This curiosity continued well into primary school and beyond. At the time, Mather couldn’t name what it was that he wanted to do, but he knew that explaining the universe interested him. “It makes you think about everything around you, all the people around you, what different luck we all have ... It’s all connected. We don’t start at the same point, but we all change.”

I sat down with Mather during the 2019 PhysCon in Providence, Rhode Island, to ask him about his past and present, and I was pleasantly surprised at how much he referenced the future. Throughout our interview, his eyes took me to distant galaxies and faraway planets, still full of the childlike wonder that captivates so many aspiring physicists.

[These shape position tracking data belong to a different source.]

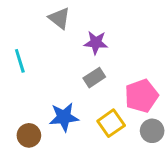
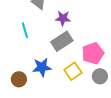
cyan line: (20, 61) -> (25, 30), moved
gray rectangle: (94, 78) -> (62, 41), size x1.5

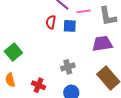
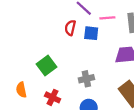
green square: (13, 52) -> (47, 65), moved

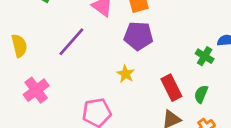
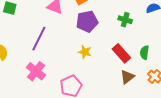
green cross: (205, 56) -> (125, 20), moved
pink cross: (36, 90) -> (36, 71), moved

Mather’s achievements can be credited to years of careful research, but according to him, the origin of the project that would eventually earn him a Nobel Prize is something Mather refers to frequently when discussing the realm of science—pure luck. “I wandered around the physics department and asked professors what they had to work on; I had to find a thesis,” Mather says. “So, these folks are going to work on measuring the big bang with cosmic microwave background radiation. Oh okay, I like that, can I work with you? And that’s how it started.”

SPS Reporter Will Ephlin (left) poses with Mather after the interview. Photo by Kendra Redmond.I then asked Mather about the growth of modern technology. This is a topic that seems omnipresent in Mather’s mind and was a key point of his plenary talk later that night. “I’m not scared, but I think bad stuff is happening already—you can see it. We are in an exponential growth phase of human society. Exponential growth doesn’t continue forever.” He says this with a calm acceptance. There are hazards and pitfalls along the path to prosperity, but Mather is comfortable accepting those. I ask him if he thinks this growth is good, and after a long pause, he responds, “You can’t ask Pandora to put her box back...she won’t.”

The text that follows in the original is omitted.